*WHAT YOU ARE ASKED TO DO*.
Below are the records; print them again exactly and omit the pictures.

Data entries
◇ ◇ ◇ ◇ ◇ ◇ ◇

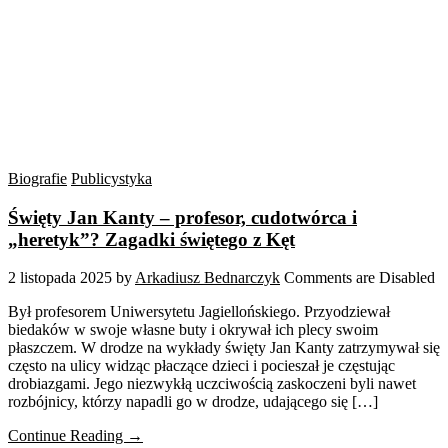
Biografie
Publicystyka
Święty Jan Kanty – profesor, cudotwórca i
„heretyk”? Zagadki świętego z Kęt
2 listopada 2025
by
Arkadiusz Bednarczyk
Comments are Disabled
Był profesorem Uniwersytetu Jagiellońskiego. Przyodziewał
biedaków w swoje własne buty i okrywał ich plecy swoim
płaszczem. W drodze na wykłady święty Jan Kanty zatrzymywał się
często na ulicy widząc płaczące dzieci i pocieszał je częstując
drobiazgami. Jego niezwykłą uczciwością zaskoczeni byli nawet
rozbójnicy, którzy napadli go w drodze, udającego się […]
Continue Reading →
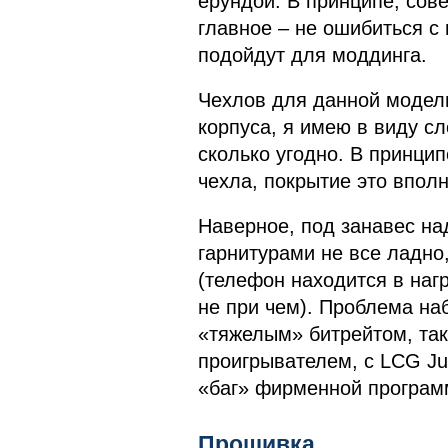
ерундой. В принципе, сов
главное – не ошибиться с
подойдут для моддинга.
Чехлов для данной модели
корпуса, я имею в виду с
сколько угодно. В принцип
чехла, покрытие это вполн
Наверное, под занавес на
гарнитурами не все ладно
(телефон находится в нагр
не при чем). Проблема на
«тяжелым» битрейтом, так
проигрывателем, с LCG Ju
«баг» фирменной програм
Прошивка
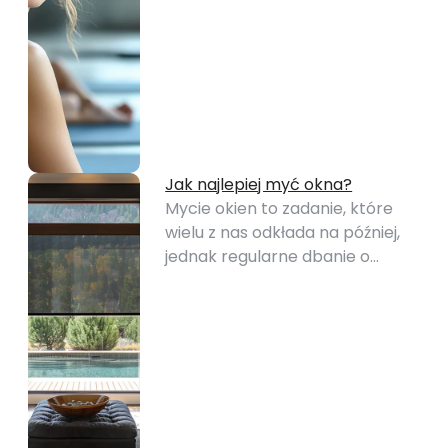
Jak najlepiej myć okna?
Mycie okien to zadanie, które
wielu z nas odkłada na później,
jednak regularne dbanie o…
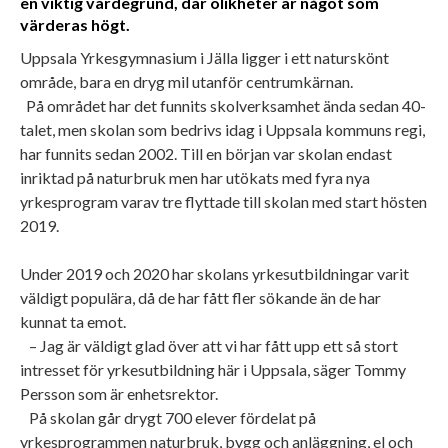
en viktig värdegrund, där olikheter är något som
värderas högt.
Uppsala Yrkesgymnasium i Jälla ligger i ett naturskönt
område, bara en dryg mil utanför centrumkärnan.
På området har det funnits skolverksamhet ända sedan 40-
talet, men skolan som bedrivs idag i Uppsala kommuns regi,
har funnits sedan 2002. Till en början var skolan endast
inriktad på naturbruk men har utökats med fyra nya
yrkesprogram varav tre flyttade till skolan med start hösten
2019.
Under 2019 och 2020 har skolans yrkesutbildningar varit
väldigt populära, då de har fått fler sökande än de har
kunnat ta emot.
– Jag är väldigt glad över att vi har fått upp ett så stort
intresset för yrkesutbildning här i Uppsala, säger Tommy
Persson som är enhetsrektor.
På skolan går drygt 700 elever fördelat på
yrkesprogrammen naturbruk, bygg och anläggning, el och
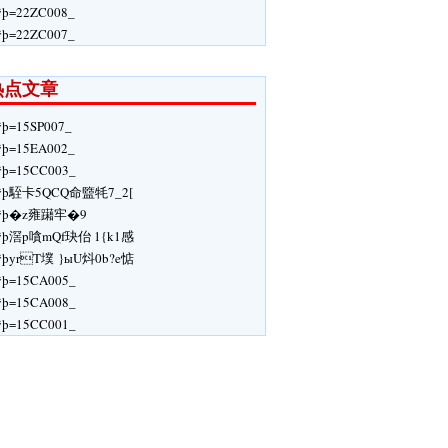
ÿþ=22ZC008_
ÿþ=22ZC007_
热点文章
ÿþ=15SP007_
ÿþ=15EA002_
ÿþ=15CC003_
ÿþ駤卡5QCQ命盬牦7_2[
ÿþ�z雍躤牢�9
ÿþ滘p嗿mQf玦佁 1{k1感
ÿþyrT墣 }ыU炓0b?e惦
ÿþ=15CA005_
ÿþ=15CA008_
ÿþ=15CC001_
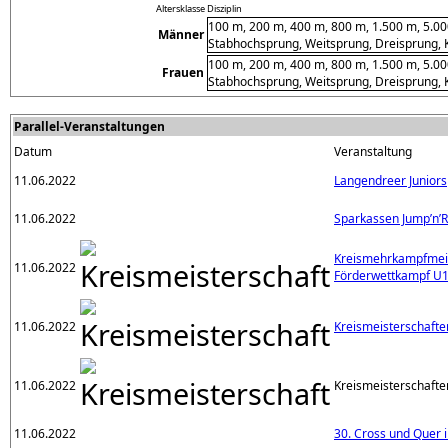
Altersklasse
Disziplin
100 m, 200 m, 400 m, 800 m, 1.500 m, 5.0
Männer
Stabhochsprung, Weitsprung, Dreisprung, K
100 m, 200 m, 400 m, 800 m, 1.500 m, 5.0
Frauen
Stabhochsprung, Weitsprung, Dreisprung, K
Parallel-Veranstaltungen
Datum
Veranstaltung
11.06.2022
Langendreer Juniors
11.06.2022
Sparkassen Jump’n’
Kreismehrkampfmeis
11.06.2022
Förderwettkampf U
11.06.2022
Kreismeisterschaft
11.06.2022
Kreismeisterschafte
11.06.2022
30. Cross und Quer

◇ ◇ ◇ ◇ ◇ ◇ ◇

*WRITTEN SOLUTION*.
Biografie
Publicystyka
Święty Jan Kanty – profesor, cudotwórca i
„heretyk”? Zagadki świętego z Kęt
2 listopada 2025
by
Arkadiusz Bednarczyk
Comments are Disabled
Był profesorem Uniwersytetu Jagiellońskiego. Przyodziewał
biedaków w swoje własne buty i okrywał ich plecy swoim
płaszczem. W drodze na wykłady święty Jan Kanty zatrzymywał się
często na ulicy widząc płaczące dzieci i pocieszał je częstując
drobiazgami. Jego niezwykłą uczciwością zaskoczeni byli nawet
rozbójnicy, którzy napadli go w drodze, udającego się […]
Continue Reading →
ерундой. В принципе, сов
главное – не ошибиться с
подойдут для моддинга.
Чехлов для данной модели
корпуса, я имею в виду с
сколько угодно. В принцип
чехла, покрытие это вполн
Наверное, под занавес на
гарнитурами не все ладно
(телефон находится в нагр
не при чем). Проблема на
«тяжелым» битрейтом, так
проигрывателем, с LCG Ju
«баг» фирменной програм
Прошивка
Jak najlepiej myć okna?
Mycie okien to zadanie, które
wielu z nas odkłada na później,
jednak regularne dbanie o…
en viktig värdegrund, där olikheter är något som
värderas högt.
Uppsala Yrkesgymnasium i Jälla ligger i ett naturskönt
område, bara en dryg mil utanför centrumkärnan.
På området har det funnits skolverksamhet ända sedan 40-
talet, men skolan som bedrivs idag i Uppsala kommuns regi,
har funnits sedan 2002. Till en början var skolan endast
inriktad på naturbruk men har utökats med fyra nya
yrkesprogram varav tre flyttade till skolan med start hösten
2019.
Under 2019 och 2020 har skolans yrkesutbildningar varit
väldigt populära, då de har fått fler sökande än de har
kunnat ta emot.
– Jag är väldigt glad över att vi har fått upp ett så stort
intresset för yrkesutbildning här i Uppsala, säger Tommy
Persson som är enhetsrektor.
På skolan går drygt 700 elever fördelat på
yrkesprogrammen naturbruk, bygg och anläggning, el och
ÿþ=22ZC008_
ÿþ=22ZC007_
热点文章
ÿþ=15SP007_
ÿþ=15EA002_
ÿþ=15CC003_
ÿþ駤卡5QCQ命盬牦7_2[
ÿþ�z雍躤牢�9
ÿþ滘p嗿mQf玦佁 1{k1感
ÿþyrT墣 }ыU炓0b?e惦
ÿþ=15CA005_
ÿþ=15CA008_
ÿþ=15CC001_
Altersklasse
Disziplin
100 m, 200 m, 400 m, 800 m, 1.500 m, 5.0
Männer
Stabhochsprung, Weitsprung, Dreisprung, K
100 m, 200 m, 400 m, 800 m, 1.500 m, 5.0
Frauen
Stabhochsprung, Weitsprung, Dreisprung, K
Parallel-Veranstaltungen
Datum
Veranstaltung
11.06.2022
Langendreer Juniors
11.06.2022
Sparkassen Jump’n’
Kreismehrkampfmeis
11.06.2022
Förderwettkampf U
11.06.2022
Kreismeisterschaft
11.06.2022
Kreismeisterschafte
11.06.2022
30. Cross und Quer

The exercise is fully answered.